EXERCISE MATERIALS |
::::::

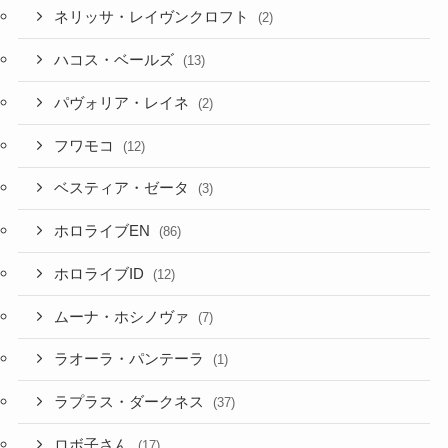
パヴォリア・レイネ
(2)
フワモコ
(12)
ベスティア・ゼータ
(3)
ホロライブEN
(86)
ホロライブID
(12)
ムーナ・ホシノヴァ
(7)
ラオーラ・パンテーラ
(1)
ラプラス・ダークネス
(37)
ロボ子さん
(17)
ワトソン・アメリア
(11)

::::::

Keep the pictures out and write out the records exactly.

ANSWER FOR THE TASK |
パヴォリア・レイネ
(2)
フワモコ
(12)
ベスティア・ゼータ
(3)
ホロライブEN
(86)
ホロライブID
(12)
ムーナ・ホシノヴァ
(7)
ラオーラ・パンテーラ
(1)
ラプラス・ダークネス
(37)
ロボ子さん
(17)
ワトソン・アメリア
(11)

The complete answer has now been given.